The ordinance, entitled "The Preservation of Historically Significant Buildings," was passed to a second reading at the council's June 12 meeting. If approved, it would allow the city to delay demolition of any building deemed historically significant by the city's Historical Commission for up to 12 months.
"We're at a point in time when our landscape is at risk," Mayor Richard J. Alcombright said, explaining the reasoning for the ordinance. "We're not talking about something like the entire south side of Main Street being taken down by Urban Renewal. We're talking about the individual plucking of buildings out of our landscape over time."
However, the decision to recommend the ordinance was not made lightly during the meeting, as Councilor Jennifer Breen, a committee member, questioned the motivation behind Mayor Richard J. Alcombright's request for its quick approval.
She asked the mayor if any proposal had come forward that would prompt the need to push forward the ordinance at this time, specifically asking about the St. Francis of Assisi Church complex on the corner of Eagle and Union streets.

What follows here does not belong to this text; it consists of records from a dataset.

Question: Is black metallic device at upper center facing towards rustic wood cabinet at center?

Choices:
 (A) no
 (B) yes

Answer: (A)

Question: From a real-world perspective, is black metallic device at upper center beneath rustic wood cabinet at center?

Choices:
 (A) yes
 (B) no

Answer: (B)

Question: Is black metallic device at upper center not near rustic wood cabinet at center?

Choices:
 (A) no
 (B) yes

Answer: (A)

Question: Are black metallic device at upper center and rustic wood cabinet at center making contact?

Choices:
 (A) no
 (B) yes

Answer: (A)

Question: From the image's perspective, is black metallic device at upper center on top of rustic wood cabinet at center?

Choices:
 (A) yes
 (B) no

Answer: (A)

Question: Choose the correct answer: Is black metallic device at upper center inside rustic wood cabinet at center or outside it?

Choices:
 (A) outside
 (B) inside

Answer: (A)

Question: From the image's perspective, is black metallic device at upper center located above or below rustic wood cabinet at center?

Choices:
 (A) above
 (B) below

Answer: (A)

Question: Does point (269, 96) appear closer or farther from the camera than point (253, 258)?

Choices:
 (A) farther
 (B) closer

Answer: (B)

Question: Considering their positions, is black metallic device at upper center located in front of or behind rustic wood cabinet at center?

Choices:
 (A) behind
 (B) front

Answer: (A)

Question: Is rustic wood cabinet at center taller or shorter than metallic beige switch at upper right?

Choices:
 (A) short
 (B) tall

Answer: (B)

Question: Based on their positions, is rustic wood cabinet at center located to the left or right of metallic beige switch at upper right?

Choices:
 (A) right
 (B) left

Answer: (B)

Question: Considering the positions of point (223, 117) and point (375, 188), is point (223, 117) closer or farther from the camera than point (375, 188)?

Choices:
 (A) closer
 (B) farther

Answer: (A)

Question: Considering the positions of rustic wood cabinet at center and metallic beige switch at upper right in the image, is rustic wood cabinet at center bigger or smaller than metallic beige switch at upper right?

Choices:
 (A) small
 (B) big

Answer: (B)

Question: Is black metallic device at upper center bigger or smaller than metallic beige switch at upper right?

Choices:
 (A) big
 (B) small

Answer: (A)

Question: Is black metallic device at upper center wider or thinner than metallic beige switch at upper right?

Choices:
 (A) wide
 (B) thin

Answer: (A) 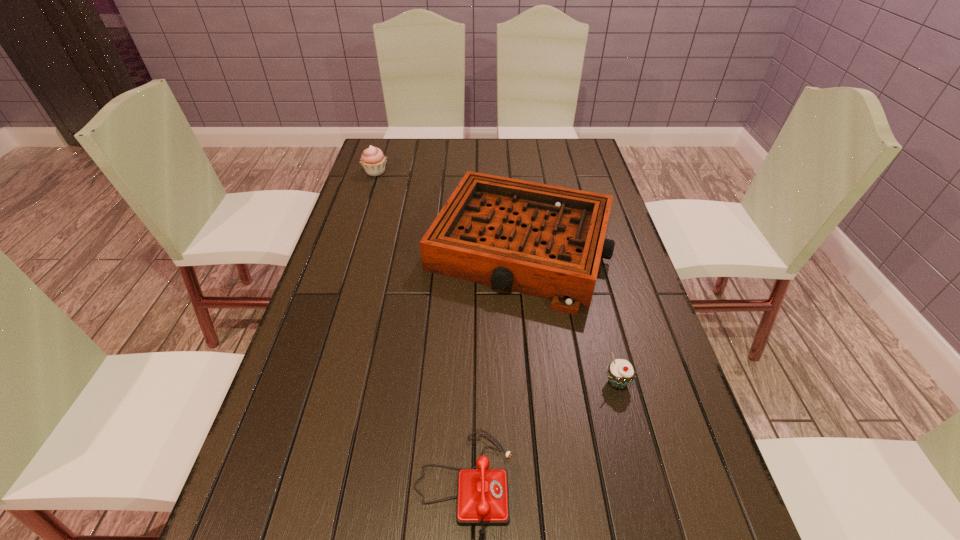 Locate an element on the screen. The height and width of the screenshot is (540, 960). the farthest object is located at coordinates (373, 160).

The height and width of the screenshot is (540, 960). Find the location of `the left cupcake`. the left cupcake is located at coordinates (373, 160).

In order to click on the third nearest object in this screenshot , I will do `click(546, 241)`.

I want to click on the shorter cupcake, so click(620, 372).

The image size is (960, 540). Find the location of `the right cupcake`. the right cupcake is located at coordinates (620, 372).

Where is `vacant area located 0.160m on the right of the leftmost object`? vacant area located 0.160m on the right of the leftmost object is located at coordinates (433, 172).

You are a GUI agent. You are given a task and a screenshot of the screen. Output one action in this format:
    pyautogui.click(x=<x>, y=<y>)
    Task: Click on the free point located on the back of the gameboard
    
    Given the screenshot: What is the action you would take?
    pyautogui.click(x=512, y=157)

You are a GUI agent. You are given a task and a screenshot of the screen. Output one action in this format:
    pyautogui.click(x=<x>, y=<y>)
    Task: Click on the vacant space located 0.180m on the back of the right cupcake
    The height and width of the screenshot is (540, 960).
    Given the screenshot: What is the action you would take?
    pyautogui.click(x=599, y=310)

You are a GUI agent. You are given a task and a screenshot of the screen. Output one action in this format:
    pyautogui.click(x=<x>, y=<y>)
    Task: Click on the object that is at the far edge
    The image size is (960, 540).
    Given the screenshot: What is the action you would take?
    pyautogui.click(x=373, y=160)

What are the coordinates of `object that is positioned at the left edge` in the screenshot? It's located at (373, 160).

"Everything is an issue," Alcombright said. "There are discussions happening around St. Francis,
Breen pushed further, saying she wanted to know if a deal was in the works. St. Francis was abandoned in favor of the former St. Anthony's Church by the Roman Catholic Diocese of Springfield during its consolidation process in 2008 because of structural concerns surrounding its steeple and an adjacent wall. It is the city's oldest church.
"I don't want to vote on something with an agenda behind it," Breen said. "I support the ordinance and I support the preservation of historical buildings. What I don't support is government micro-managing what a private owner can do."
Alcombright said he knew discussions were taking place and the sale of St. Francis "was imminent."
"I know there are offers. I don't know the details or the specifics," he said.
Councilor Marie Harpin, a committee member, said she agreed with the mayor's saying the issue was greater than St. Francis.
"There's the Methodist Church and two funeral parlors for sale on the corner of East Main Street," she said. "It's the whole corridor that needs protection. There are many beautiful, historic homes that could be demolished."
City Solicitor John DeRosa clarified that the ordinance -- which is modeled after the state Historical Commission's ordinance that is used in a majority of towns and cities across the commonwealth -- could only delay the demolition of the building for up to 12 months, during which time the city could try to negotiate with the owner a better way to reuse and rehabilitate the structure.
"At the end of the 12 months, the demolition permit would go into effect," he said.
Breen said she also felt the ordinance did not provide the property owner with an appeals process.
"Under the mechanics of the ordinance, all of this has to be done in a public hearing," DeRosa said. "It doesn't interfere with the sale or the permitting process. It provides a forum for all of these issues to be addressed."
Historical Commission Chairwoman Justyna Carlson said the city would have been considering the ordinance at some point in the near future, as her commission had already been asked by the state Historical Commission to help move it forward.
"My big concern is what could happen with the Methodist Church and the surrounding Monument Square Historic District," she said.
The ordinance was approved for recommendation to the council with two amendments -- one changing the section it will fall under and the other changing all references of Building Commissioner to Building Inspector.